As portas que existem antes
Quase todo mundo que chega ao empréstimo informal passou antes por uma recusa. Vale saber o que sobra depois dela, porque costuma ser mais do que parece:
- Levou um "não" do banco? O roteiro do que fazer — inclusive o direito de pedir revisão de decisão automatizada — está em empréstimo negado;
- Está negativado? O guia do negativado separa o que existe de verdade do que é cilada;
- Tem algum negócio, mesmo informal? O microcrédito produtivo do Banco do Povo atende quem não tem CNPJ, com juros muito abaixo de qualquer linha de consumo;
- Precisa hoje? As alternativas reais, e as ciladas que se aproveitam da pressa, estão em preciso de dinheiro urgente;
- A dívida já existe e é o aperto? Renegociar quase sempre custa menos que somar um contrato novo.
E se a dúvida é se a taxa que te ofereceram dentro do sistema está fora da curva, o caminho é comparar com a taxa média publicada pelo Banco Central — o método está em juros abusivos: como saber.
Perguntas frequentes
Emprestar dinheiro a juros sem ser banco é crime?
Emprestar não é crime. Cobrar acima do teto legal é. A Lei nº 1.521/1951 define como crime contra a economia popular cobrar juros superiores à taxa permitida por lei, ou obter lucro abusivo superior a um quinto do valor justo, abusando da premente necessidade, inexperiência ou leviandade da outra parte — com pena de detenção de seis meses a dois anos e multa.
Qual é o limite de juros para quem não é instituição financeira?
A Lei da Usura veda estipular juros superiores ao dobro da taxa legal. Não é um percentual fixo: desde a Lei nº 14.905/2024, a taxa legal corresponde à Selic deduzido o índice de atualização monetária, com metodologia definida pelo Conselho Monetário Nacional e divulgada pelo Banco Central. Por isso o teto muda ao longo do tempo.
Se o banco cobra mais, por que ele não comete crime?
Porque a Súmula 596 do STF afasta a aplicação da Lei da Usura às operações das instituições que integram o Sistema Financeiro Nacional. A diferença não está no tamanho do juro, e sim em quem cobra — e, junto com a autorização, vêm contrato, CET obrigatório, fiscalização do Banco Central e canais de reclamação.

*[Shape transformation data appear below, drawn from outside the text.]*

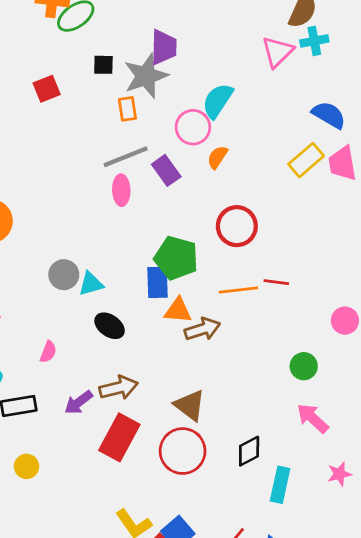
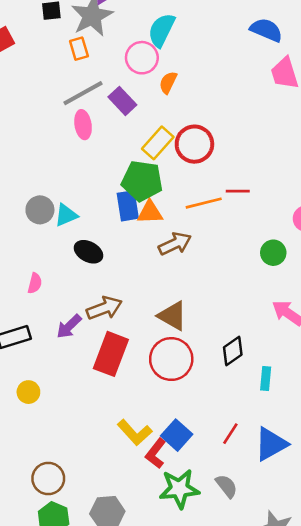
yellow rectangle: (306, 160) -> (158, 143), moved
orange triangle: (178, 310) -> (150, 212), moved
green circle: (304, 366) -> (273, 253), moved
cyan rectangle: (280, 485) -> (266, 379), size x0.7

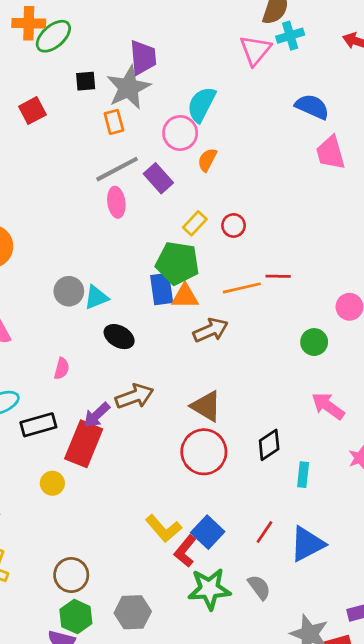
yellow rectangle: (158, 143) -> (195, 223), size x0.7
red circle: (194, 144) -> (234, 225), size x0.6
red rectangle: (111, 354) -> (84, 444), moved

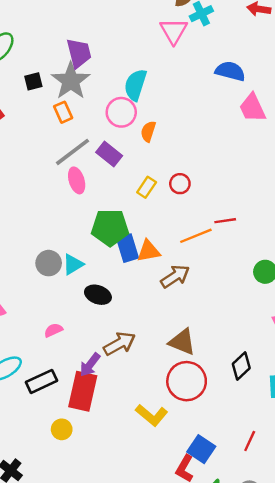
green pentagon: (177, 263) -> (110, 228), moved
pink semicircle: (62, 369) -> (53, 330), turned -120
yellow L-shape: (164, 528) -> (152, 415), moved

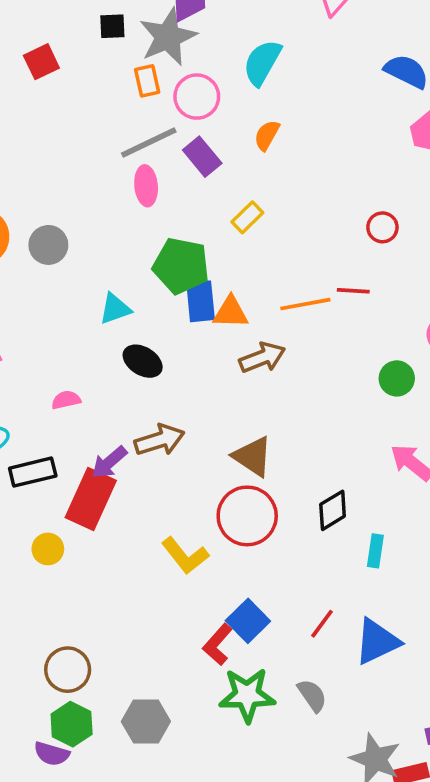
pink circle: (121, 112) -> (197, 97), moved
red circle: (180, 184) -> (382, 227), moved
gray circle: (49, 263) -> (48, 245), moved

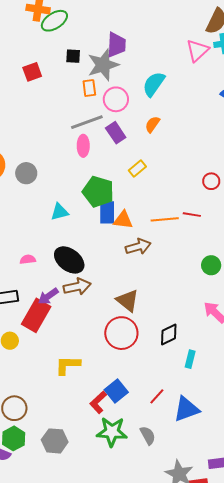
black ellipse: (143, 361) -> (69, 260), moved, size x1.4
yellow L-shape: (185, 556) -> (68, 365), moved, turned 124

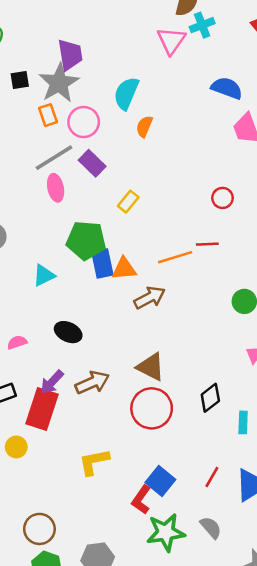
orange semicircle: (152, 124) -> (144, 126), moved
black ellipse: (69, 260) -> (68, 332), size x0.7
brown arrow: (77, 287) -> (92, 382), moved

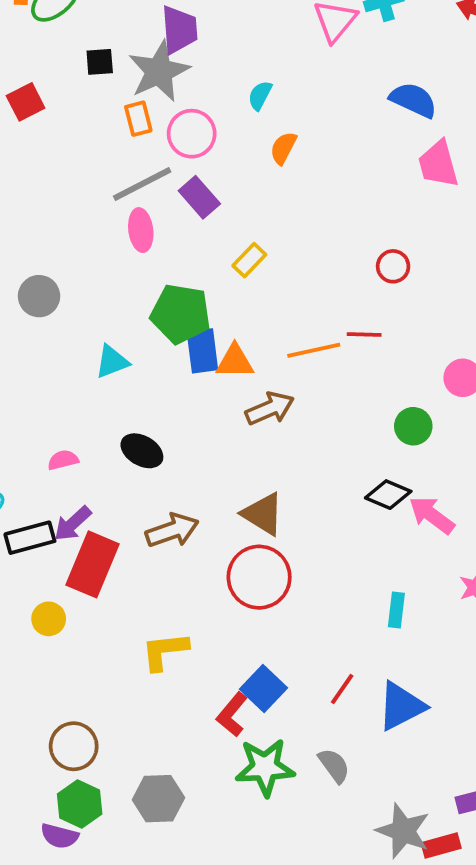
cyan semicircle: (126, 93) -> (260, 95), size x0.6
purple arrow: (52, 382) -> (73, 524), moved
black diamond: (210, 398) -> (388, 495), moved, turned 56

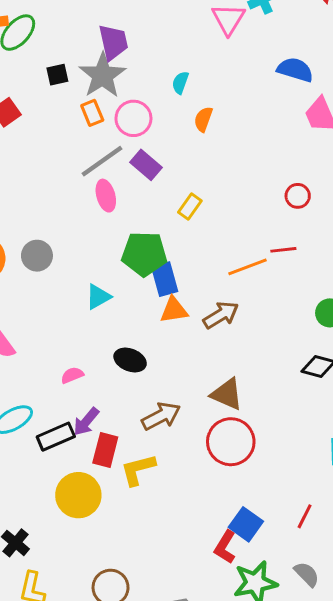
orange triangle: (235, 361) -> (174, 310), moved
red rectangle: (92, 564) -> (105, 450), size x0.7
yellow circle: (49, 619) -> (78, 495), size x1.8
yellow L-shape: (165, 651) -> (138, 470), moved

Preciso pagar a dívida com agiota?
O valor que você recebeu continua devido. O que a lei anula é o juro usurário: o juiz o ajusta ao padrão legal e, se você já pagou em excesso, pode determinar a restituição da diferença com juros legais desde o pagamento indevido. Não conte com o perdão do principal.
Ele ficou com meu cartão e minha senha. O que faço?

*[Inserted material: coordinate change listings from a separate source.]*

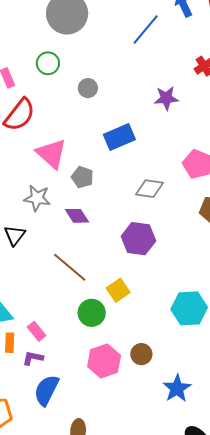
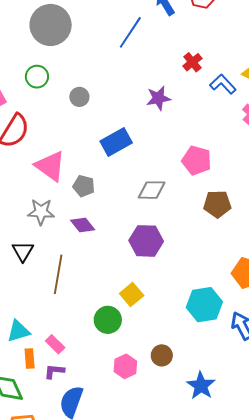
brown line: (70, 267) -> (58, 274), moved, turned 66
pink hexagon: (104, 361) -> (125, 366), size x0.7

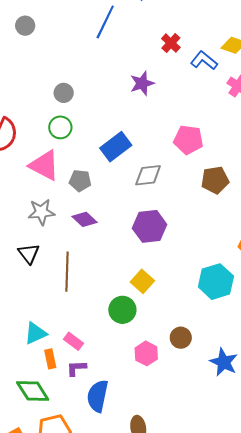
gray circle: (51, 25) -> (25, 26), size x0.5
green circle: (37, 77) -> (60, 127), moved
blue rectangle: (116, 142) -> (116, 147), moved

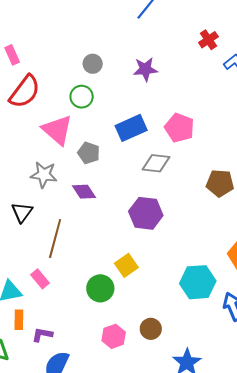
purple star: (142, 83) -> (145, 69), moved
pink pentagon: (188, 140) -> (179, 128), moved
pink rectangle: (74, 341) -> (40, 279), moved

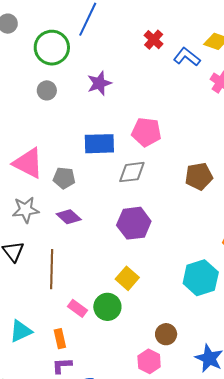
green circle: (82, 97) -> (52, 48), moved, size x1.5
blue rectangle: (131, 128) -> (99, 144), turned 36
pink rectangle: (40, 279) -> (77, 308), moved
orange rectangle: (19, 320) -> (60, 339), moved
pink hexagon: (114, 336) -> (149, 361), moved

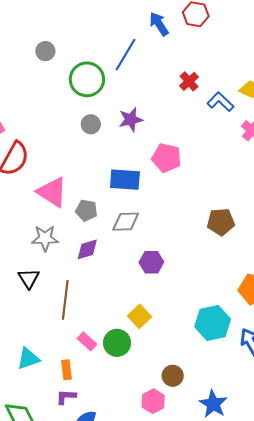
gray circle: (47, 90) -> (91, 124), moved
pink pentagon: (146, 132) -> (166, 158), moved
gray diamond: (132, 172) -> (126, 222), moved
purple diamond: (69, 217) -> (87, 249), turned -65
purple hexagon: (134, 223) -> (151, 262), size x0.7

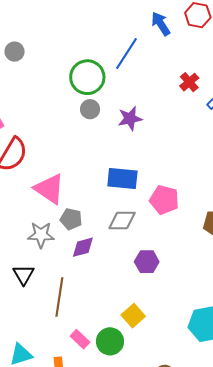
gray circle: (45, 51) -> (15, 52), moved
gray circle: (91, 124) -> (90, 109), moved
pink pentagon: (166, 158) -> (164, 200), moved
gray pentagon: (86, 210) -> (71, 219), moved

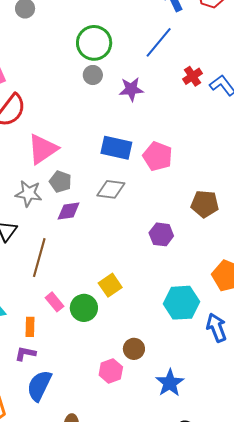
blue line: (127, 54) -> (159, 42), moved
red cross: (189, 82) -> (193, 76), moved
pink triangle: (49, 189) -> (43, 149), turned 44
pink pentagon: (164, 200) -> (158, 156), moved
purple hexagon: (147, 262) -> (161, 234), moved

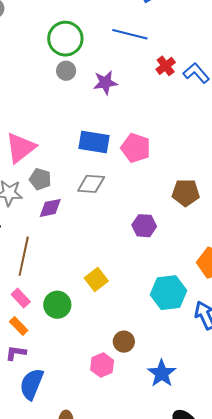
blue line: (159, 42) -> (130, 34), turned 68
pink rectangle: (54, 302) -> (21, 298), moved
green circle: (84, 308) -> (57, 305), moved
orange rectangle: (30, 327) -> (19, 326), turned -42

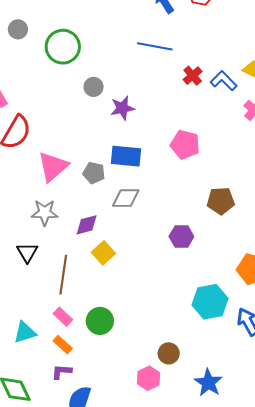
green circle: (65, 39) -> (63, 47), moved
purple star: (105, 83) -> (122, 108), moved
pink pentagon: (136, 148) -> (185, 145), moved
gray pentagon: (40, 179) -> (94, 173), moved
yellow square: (96, 279) -> (103, 253), moved

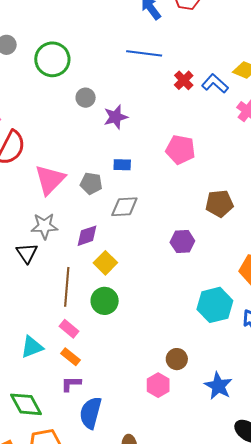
blue rectangle: (126, 156) -> (122, 165), size x0.6
black triangle: (27, 252) -> (27, 253), moved
green circle: (100, 321) -> (105, 301), moved

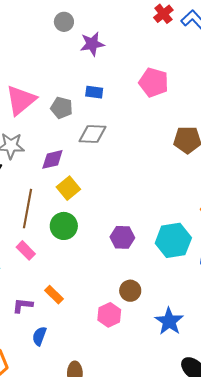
purple hexagon: (182, 242) -> (122, 237), moved
orange rectangle: (71, 357) -> (54, 295), moved
blue semicircle: (91, 413) -> (39, 336), size x0.6

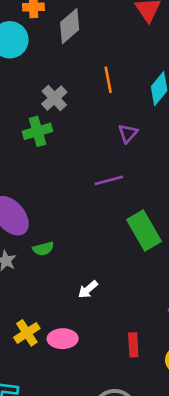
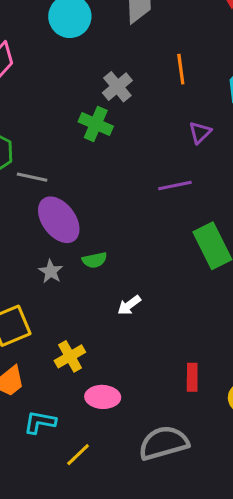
green cross: (37, 131) -> (96, 124), turned 36
white arrow: (88, 289) -> (129, 305), moved
pink ellipse: (63, 339) -> (103, 397), moved

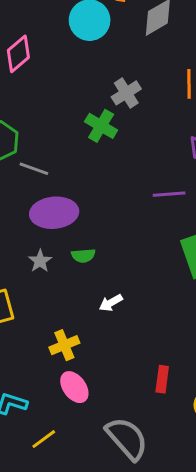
purple ellipse: (59, 220) -> (54, 213), turned -66
yellow cross: (70, 356) -> (64, 345), moved
pink ellipse: (103, 397) -> (74, 387), turned 44
gray semicircle: (164, 443) -> (127, 438), turned 57

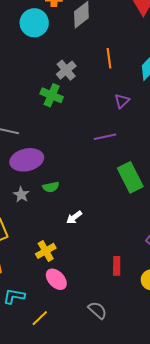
gray semicircle: (127, 438) -> (97, 310), size x0.6

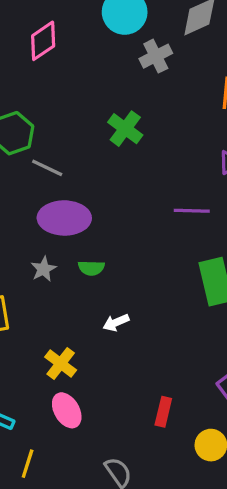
gray cross: (66, 70) -> (156, 56), moved
yellow cross: (46, 251) -> (61, 363), turned -36
yellow line: (40, 318) -> (28, 464), turned -42

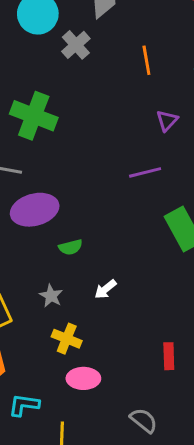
green cross: (125, 129) -> (34, 116), moved, size x1.4
gray star: (44, 269) -> (51, 296), moved
pink ellipse: (67, 410) -> (83, 378), turned -44

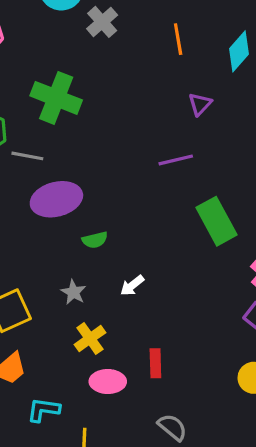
yellow cross: (67, 339) -> (90, 339), turned 32
red rectangle: (169, 356) -> (155, 363), moved

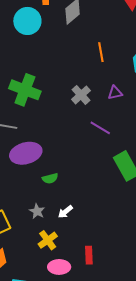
gray cross: (102, 22) -> (81, 95), moved
purple triangle: (200, 104) -> (115, 93), turned 35
purple line: (176, 160) -> (100, 128), turned 45
white arrow: (132, 285) -> (65, 212), moved

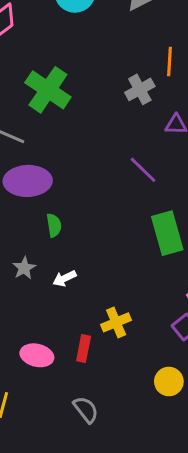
gray cross: (81, 95) -> (140, 89), moved
green semicircle: (50, 178) -> (54, 225), turned -98
yellow cross: (48, 240) -> (116, 322), moved

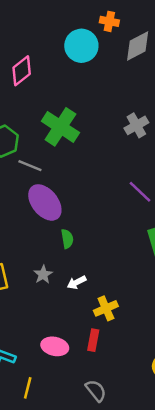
purple ellipse: (28, 181) -> (45, 202), turned 54
yellow cross: (116, 322) -> (106, 308), moved

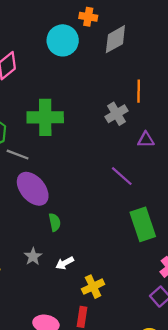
green cross: (60, 127) -> (45, 117), turned -32

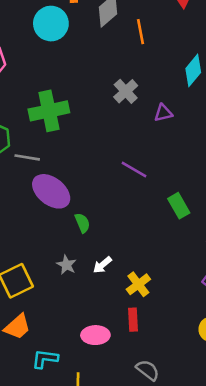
orange line: (139, 91) -> (140, 32), moved
purple line: (122, 176) -> (134, 170), moved
green rectangle: (143, 224) -> (179, 206), size x0.7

Trate como urgência: bloqueie o cartão pelo aplicativo ou pela central do banco, troque as senhas e reúna os comprovantes do que foi movimentado. Nenhuma operação legítima exige cartão, senha, documento original ou folha assinada em branco como garantia. Se houve movimentação que você não autorizou, registre na instituição e guarde o protocolo.
Estão ameaçando a mim e à minha família. Onde denuncio?

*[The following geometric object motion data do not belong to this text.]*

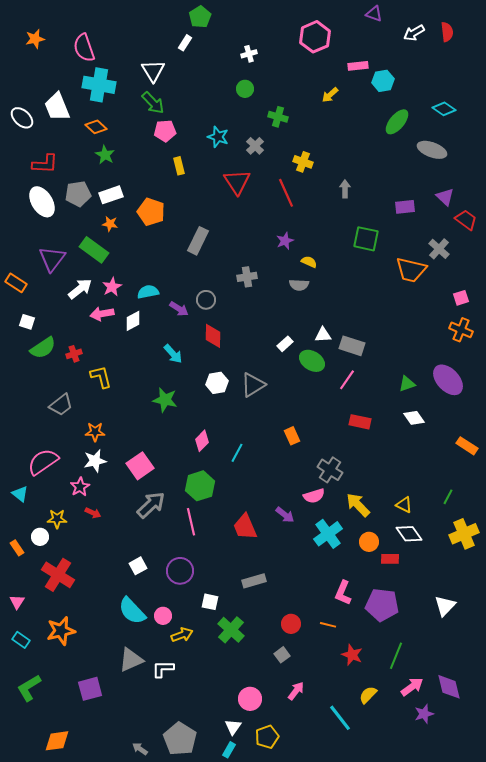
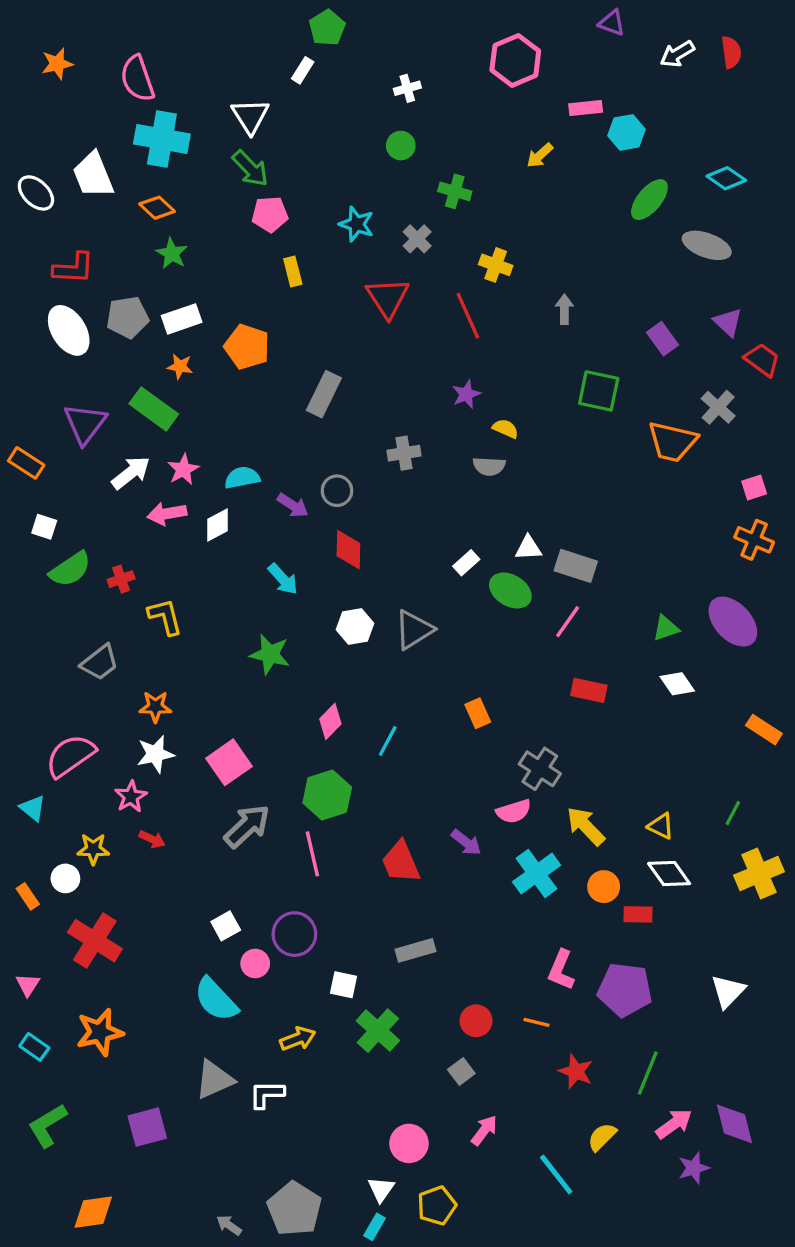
purple rectangle: (405, 207) -> (663, 339), turned 60
pink circle: (163, 616) -> (255, 963), moved

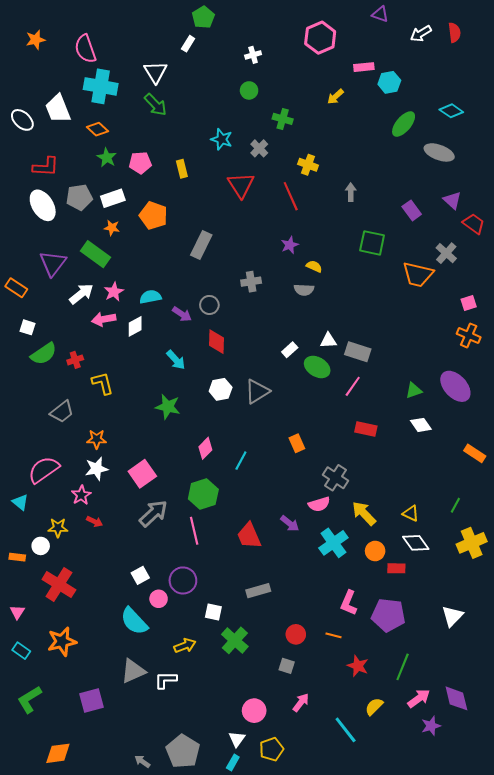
pink pentagon: (270, 214) -> (140, 163), moved
orange rectangle: (28, 896) -> (17, 557), turned -49
gray square: (461, 1071) -> (287, 666), turned -35

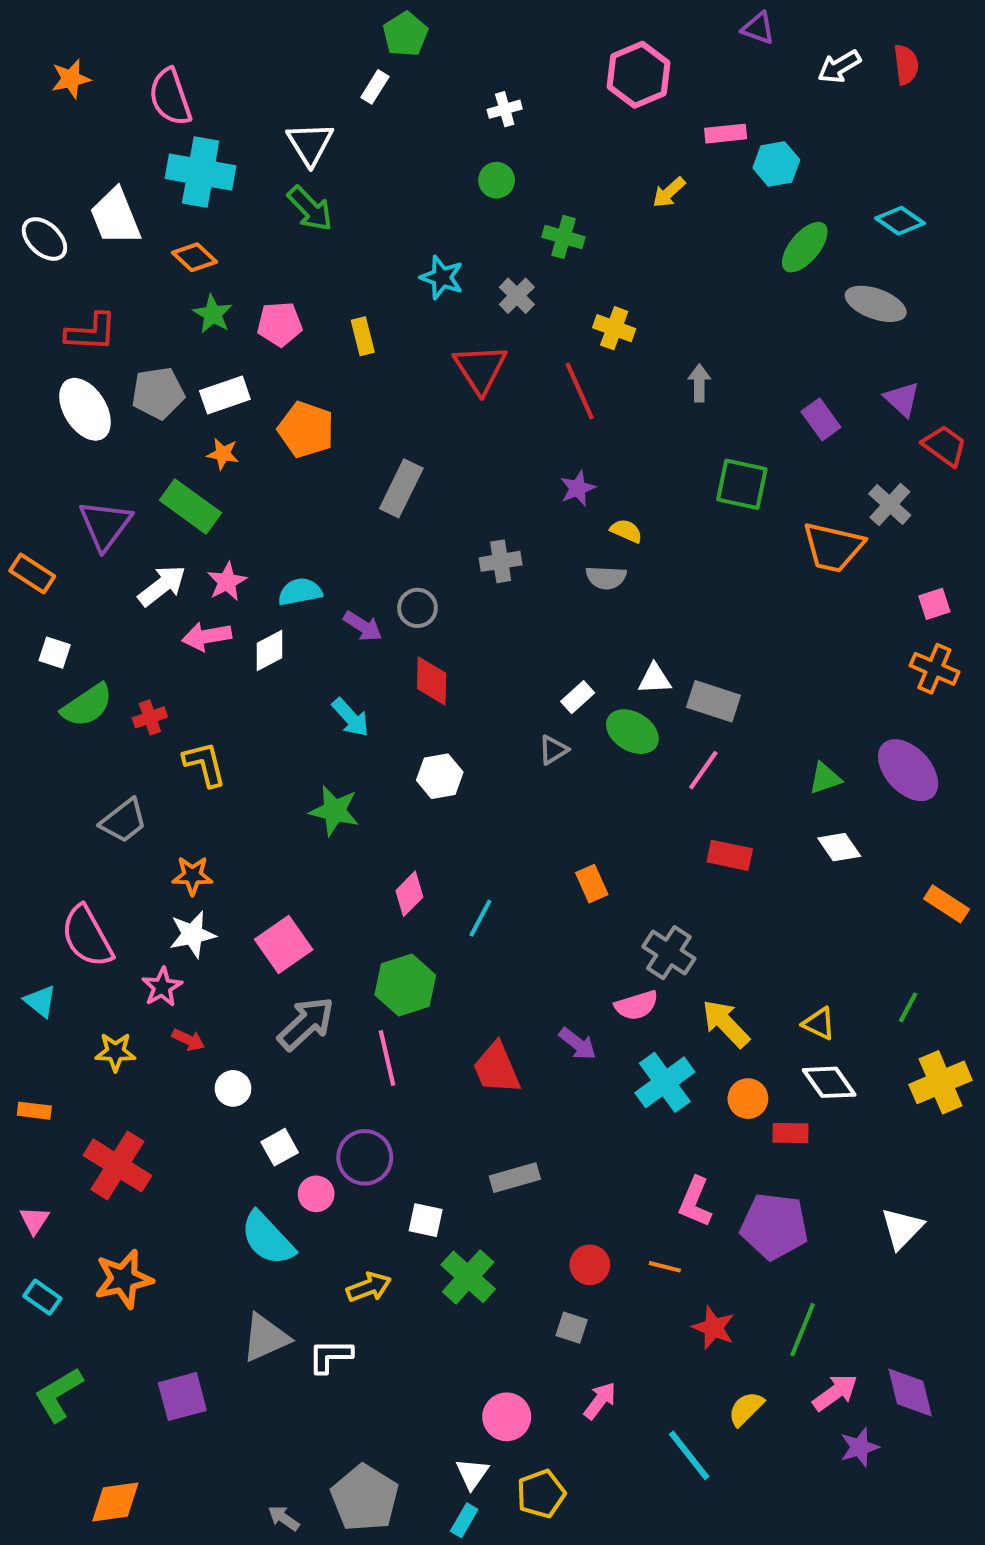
gray triangle: (257, 391) -> (553, 750), moved, size x0.6
pink semicircle: (44, 470) -> (87, 936), turned -84
white circle: (41, 546) -> (233, 1088), moved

Na delegacia. Ameaça e constrangimento são condutas criminais por si mesmas, independentemente do valor devido, e o registro é o documento que abre essa porta. Leve o que tiver guardado — mensagens, áudios, comprovantes de pagamento, nomes. Para orientação jurídica sem custo, procure a Defensoria Pública.
Existe alternativa se o banco já me recusou?
Existem várias, e todas com contrato: o microcrédito produtivo para quem tem qualquer atividade, mesmo informal; a renegociação do que já existe; e, quando as dívidas somadas não cabem na renda, a repactuação da Lei do Superendividamento, com atendimento gratuito. O roteiro depois da recusa está em empréstimo negado.